Materials and Methods:
This is a multicenter, retrospective validation study using prospectively collected data from the Zenith alpha for aneurysm Repair Registry (ZEPHYR). Automated measurements of PRAEVAorta 2 are compared with measurements of an internationally recognized core laboratory (Syntactx, New York, New York State). The reviewers at the core laboratory were measurement technologists trained to and utilizing established measurement standards, overseen by vascular surgeons and radiologists. The data set comprised 871 computed tomography angiography scans from the ZEPHYR registry with 347 patients who underwent endovascular aneurysm repair (EVAR) with the Zenith Alpha Endovascular Abdominal Graft (Cook Medical, Bloomington, Indiana) in Germany, Belgium, and The Netherlands between 2016 and 2019.
Results:
The analysis demonstrated excellent correlation of the measurements (r=0.97) with an intraclass correlation (ICC) of 0.972 (95% confidence interval [CI]=0.968-0.976) across all scans. For preoperative computed tomography (CT) scans, ICC was 0.953 (95% CI=0.941-0.963), and for postoperative scans, ICC was 0.979 (95% CI=0.975-0,983), respectively. In total, 95.4% of measurements were within the clinically acceptable range of 5 mm in absolute difference.
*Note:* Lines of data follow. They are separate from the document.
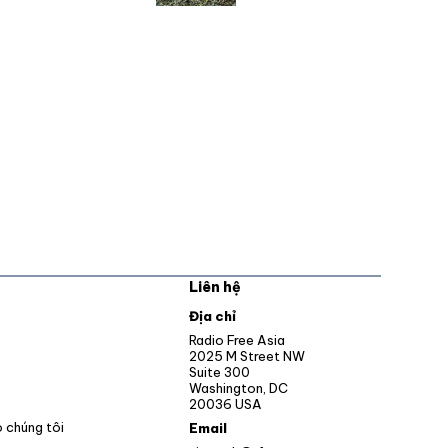
Liên hệ
pens in new window
Địa chỉ
Opens in new window
Radio Free Asia
2025 M Street NW
ens in new window
Suite 300
Washington, DC
Opens in new window
20036 USA
o chúng tôi
Email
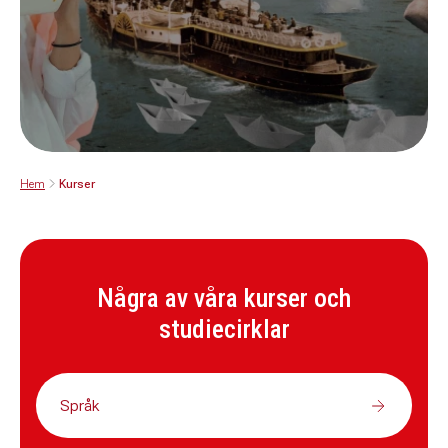
Hem
Kurser
Några av våra kurser och
studiecirklar
Språk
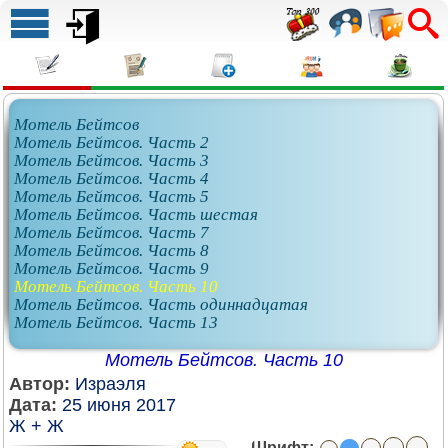
Мотель Бейтсов
Мотель Бейтсов. Часть 2
Мотель Бейтсов. Часть 3
Мотель Бейтсов. Часть 4
Мотель Бейтсов. Часть 5
Мотель Бейтсов. Часть шестая
Мотель Бейтсов. Часть 7
Мотель Бейтсов. Часть 8
Мотель Бейтсов. Часть 9
Мотель Бейтсов. Часть 10
Мотель Бейтсов. Часть одиннадцатая
Мотель Бейтсов. Часть 13
Мотель Бейтсов. Часть 10
Автор:
Израэля
Дата:
25 июня 2017
Ж + Ж
Шрифт:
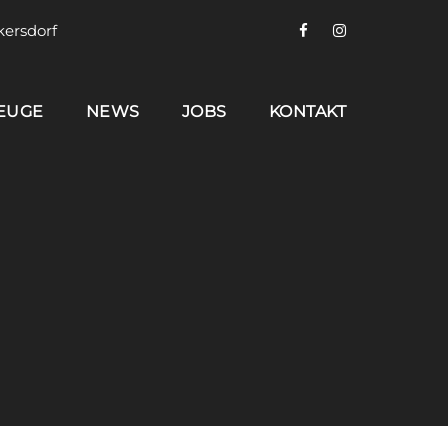
kersdorf
EUGE
NEWS
JOBS
KONTAKT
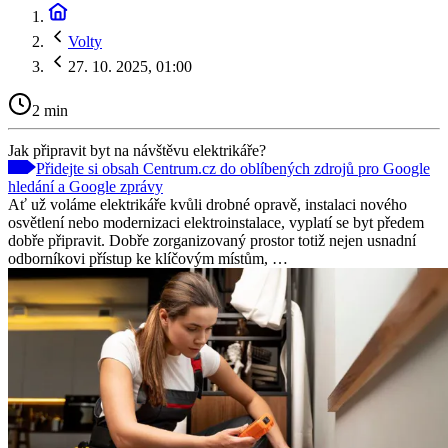
Volty
27. 10. 2025, 01:00
2 min
Jak připravit byt na návštěvu elektrikáře?
Přidejte si obsah Centrum.cz do oblíbených zdrojů pro Google
hledání a Google zprávy
Ať už voláme elektrikáře kvůli drobné opravě, instalaci nového
osvětlení nebo modernizaci elektroinstalace, vyplatí se byt předem
dobře připravit. Dobře zorganizovaný prostor totiž nejen usnadní
odborníkovi přístup ke klíčovým místům, …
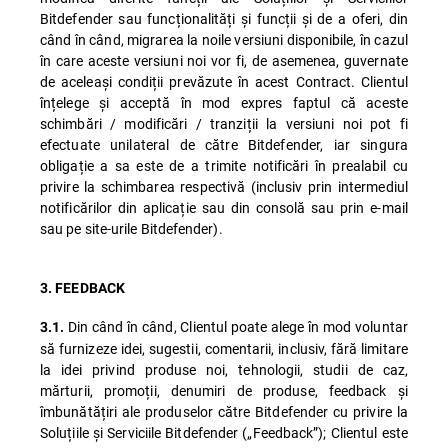
Bitdefender sau funcționalități și funcții și de a oferi, din
când în când, migrarea la noile versiuni disponibile, în cazul
în care aceste versiuni noi vor fi, de asemenea, guvernate
de aceleași condiții prevăzute în acest Contract. Clientul
înțelege și acceptă în mod expres faptul că aceste
schimbări / modificări / tranziții la versiuni noi pot fi
efectuate unilateral de către Bitdefender, iar singura
obligație a sa este de a trimite notificări în prealabil cu
privire la schimbarea respectivă (inclusiv prin intermediul
notificărilor din aplicație sau din consolă sau prin e-mail
sau pe site-urile Bitdefender).
3. FEEDBACK
Din când în când, Clientul poate alege în mod voluntar
3.1.
să furnizeze idei, sugestii, comentarii, inclusiv, fără limitare
la idei privind produse noi, tehnologii, studii de caz,
mărturii, promoții, denumiri de produse, feedback și
îmbunătățiri ale produselor către Bitdefender cu privire la
Soluțiile și Serviciile Bitdefender („Feedback”); Clientul este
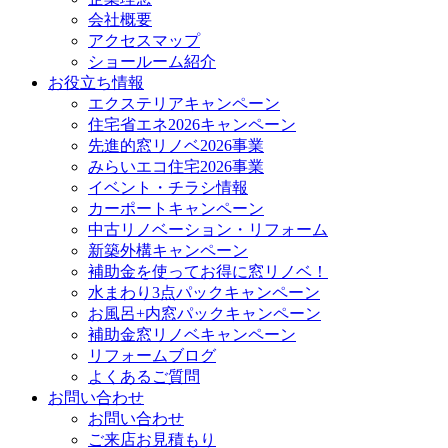
会社概要
アクセスマップ
ショールーム紹介
お役立ち情報
エクステリアキャンペーン
住宅省エネ2026キャンペーン
先進的窓リノベ2026事業
みらいエコ住宅2026事業
イベント・チラシ情報
カーポートキャンペーン
中古リノベーション・リフォーム
新築外構キャンペーン
補助金を使ってお得に窓リノベ！
水まわり3点パックキャンペーン
お風呂+内窓パックキャンペーン
補助金窓リノベキャンペーン
リフォームブログ
よくあるご質問
お問い合わせ
お問い合わせ
ご来店お見積もり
In total, 10% of scans demonstrated obvious segmentation errors, mainly due to failure in detecting vessel segments (renal arteries, aortic bifurcation) or due to mis-detecting the outer border of the AAA (duodenum, inferior vena cava, aortic branches) and were excluded from the analysis.
Conclusion:
In this study, the maximum AAA diameter could be accurately measured fully-automatically by PRAEVAorta 2 (Nurea) in most cases demonstrating that artificial intelligence (AI) software could serve as an important adjunct for research and clinical practice. However, critical review of the generated reports by an experienced observer and cautious use is warranted to identify flawed segmentations.
Clinical Impact
This multicenter, retrospective validation study assessed the accuracy of fully-automated maximum infrarenal aortic aneurysm diameter measurements. It was demonstrated, that 95.4% of measurements were within the clinically acceptable range of 5 mm in absolute difference, positioning the software as a potential adjunct for clinical practice and research. It is also highlighted however, that critical review of the measurements is obligatory, due to a 10% segmentation error rate.
Introduction
Analysis of large data sets from real-world registries is an increasingly important source of evidence.1,2 The insights that can be gathered from such registries are largely a function of the underlying quality, structure, granularity, and volume of data. In the context of abdominal aortic aneurysm research, information derived from computed tomography angiography (CTA) is essential. Frequently, the measurements of aortic diameters are performed by local researchers, introducing both intraobserver and interobserver biases of up to 5 mm in absolute difference due to heterogeneous methodology and definitions.3–7 In addition, the availability of resources in research facilities naturally restricts the volume of processable data for research purposes. Availability of data could turn out to be a decisive factor for the ability to adopt big data analysis to guide personalized aortic therapy in the future. 8
At present, imaging core laboratories can deliver high-quality analysis at scale. However, these services are labor-intensive, infrastructurally complex and therefore associated with relevant costs. In recent years, tools that allow fully-automated aortic diameter measurements have been introduced.9–13 One of which is PRAEVAorta 2 (Nurea, Bordeaux, France), which received its CE mark in 2023. Previous studies have demonstrated promising results with regard to the software’s ability to accurately segment volumes and determine the maximum aortic diameter in patients with abdominal aortic aneurysm.10,11,14 However, studies on the accuracy of PRAEVAorta 2 and similar tools are often limited by a lack of external validity on larger sets of data from multiple sites. External validation of any automated measurement tool is essential.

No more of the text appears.